We were also curious as to which features were being selected when using the different slices of the dataset features (as described in the Methods section). In particular, we were interested in whether the utility of some of the accelerometer and typing features were being “obscured” by the clinical features, due to the fact that the information contained within them relative to the target (bipolar symptom fluctuations) was duplicative. If, in fact, accelerometer features could serve as a proxy for clinical data (as suggested by the results in the Main Results section above), then we would indeed expect the information contained within them to be duplicative. In simpler terms, we should be able to produce multiple feature sets that are capable of similar modeling performance by restricting the input features.

To evaluate this, we attempted a variety of feature selection methods on those slices, which we summarize here for brevity. Table 4 shows the results of the feature rankings extracted by the filter method using information gain, based on the same slices shown in Tables 2 and 3 above. One can see that there are significant shifts in which features are “important” based on this approach. One clear example is nKeypresses, which was relatively unimportant when clinical features or accelerometer features are included, but became one of the top two most important features when only using typing features. We can see similar effects on other typing features, such as autocorrect and backspace rates, as well on some of the accelerometer features medianX and medianZ.

Table 4 Feature rankings by data slicea.

When all features were used for prediction, the clinical features dominated many of the top-ranking spots, with a few typing and accelerometer features such as medianPressDur and n_XYZ also showing significant contributions. Further comparing typing+accelerometer data to the slices for either typing only or accelerometer only, we note that medianPressDur, medianX, arc_sum, and n_XYZ consistently ranked in the top 5. These shifts across different slices of the data also influenced our choices for which features to attempt to use for sensor fusion, which we describe in the next session. Overall, these results indicate that there seems to be significant duplicative information in the different feature categories, which combined with the results in the Main Results section, again underscores the potential for using accelerometer data as a proxy for clinical data in individuals with bipolar disorder.

Sensor fusion

Along with comparing different feature categories, we were also curious about what affect fusing features across categories might have, in particular, whether the model performance could be improved through such sensor fusion. To test this idea, we fused two accelerometer features—medianX (ranking #2), arc_sum (#4)—with four typing features—medianPressDur (#1), backspaceRate (#13), autocorrectRate (#15), nKeypresses (#24)—based on the results of feature selection using only typing and accelerometer data (the “Typing + Accel” column in Table 4). The accelerometer features were selected from those among the top ranks. For the typing features, one was chosen from the top rank (medianPressDur), whereas the other three were chosen based on their high degree of shifting between data slices (columns in Table 4), as well as their identified importance for predicting bipolar fluctuations in the previous research6.
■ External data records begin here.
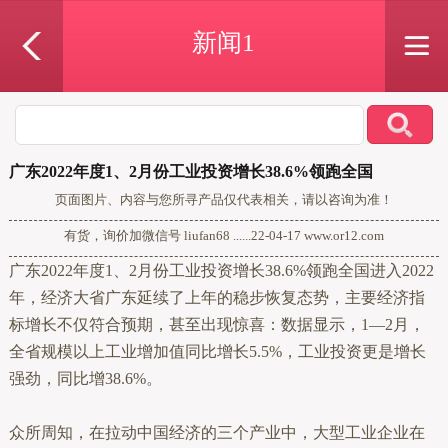
新闻1
广东2022年度1、2月份工业投资增长38.6%领跑全国
页面图片、内容与您所寻产品仅代表相关，请以咨询为准！
有货，询价加微信号 liufan68 ......22-04-17 www.or12.com
广东2022年度1、2月份工业投资增长38.6%领跑全国进入2022
年，经济大省广东延续了上年的稳步恢复态势，主要经济指
标增长不仅符合预期，甚至出现惊喜：数据显示，1—2月，
全省规模以上工业增加值同比增长5.5%，工业投资更是增长
强劲，同比增38.6%。
众所周知，在拉动中国经济的三个产业中，大型工业企业在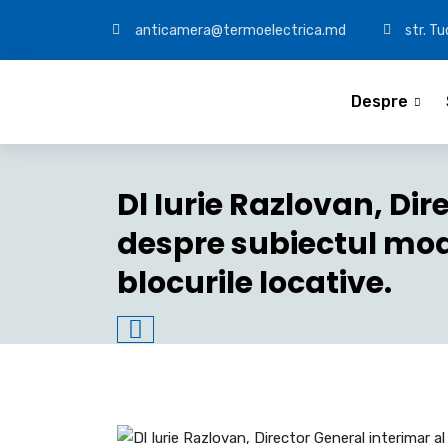
anticamera@termoelectrica.md
str. T
Despre
Dl Iurie Razlovan, Dir
despre subiectul mode
blocurile locative.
Sensor fusion here was conducted by dividing each of the typing features by each of the accelerometer features to produce a single value (a ratio, in essence) that combined the information of both of the original features. After that, the original features were removed from the dataset, and only the new composite fused feature was used for modeling. Such modeling included performing the same feature selection and modeling process again as described in the Main Results and Feature Selection sections above, using the imputed dataset to evaluate the “Typing + Accel” features with the new fused feature (without clinical features). A total of eight different analyses were produced in this way so as to isolate the effects of each fusion. However, only four of those eight showed a higher feature ranking for the fused feature than the ranking for the original features (based on the average ranking of the two original features). For brevity, we only report the results of those four below, to see whether the improved fused feature led to any improvement in model performance or not.
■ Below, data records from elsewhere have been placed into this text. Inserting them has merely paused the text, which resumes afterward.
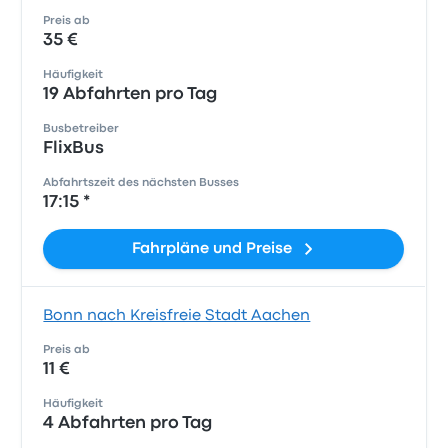
Preis ab
35 €
Häufigkeit
19 Abfahrten pro Tag
Busbetreiber
FlixBus
Abfahrtszeit des nächsten Busses
17:15 *
Fahrpläne und Preise
Bonn nach Kreisfreie Stadt Aachen
Preis ab
11 €
Häufigkeit
4 Abfahrten pro Tag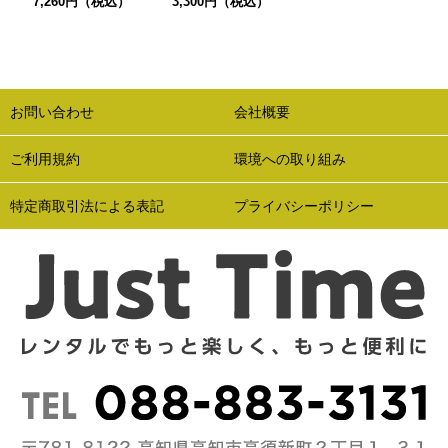
7,260円（税込）
3,300円（税込）
お問い合わせ
会社概要
ご利用規約
環境への取り組み
特定商取引法による表記
プライバシーポリシー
Fusion of “medianX” with typing features

Table 5 shows the results of sensor fusion using the medianX accelerometer feature with typing features that produced higher average feature rankings than the original features. Compared to the results of “Typing + Accel” in Table 2, the accuracy, AUC, and sensitivity are almost unchanged. We can see here that even if two features with high mutual information are fused as one, that still does not necessarily lead to higher predictive power in terms of model performance. Though we do note that the performance of the models in Table 2 was already quite good, so perhaps there was little room for improvement in this case.

Table 5 Sensor fusion of medianX feature with typing features.

Fusion of “arc_sum” with typing features

Similar to the previous section, Table 6 shows the results of sensor fusion using the arc_sum accelerometer feature with typing features that produced higher average feature rankings than the original features. Compared to the results of “Typing + Accel” in Table 2, the accuracy, AUC, and sensitivity are almost unchanged. The fusion did increase the rankings of the typing features (see next section), but once again, the overall performance was not enhanced in this case. Of course, it is possible other types of fusion on typing and accelerometer data from smartphones would see more success.

Table 6 Sensor Fusion of arc_sum feature with typing features.

Feature selection of fused features

Table 7 shows the results of feature selection performed after sensor fusion for each of the four fusion attempts described earlier in this section. The most notable effect here was when combining nKeypresses and medianX. That shifted the combined feature to 3rd overall, whereas nKeypresses was originally 24th on the list. The combined feature was similar to the original medianX ranking (#2). This can be interpreted in a couple of ways: either the sensor fusion produced a more parsimonious dataset that could predict as well with fewer number of features or that nKeyPresses is not more relevant for predicting fluctuations in bipolar symptoms than medianX accelerometer alone regardless of whether it is fused or not.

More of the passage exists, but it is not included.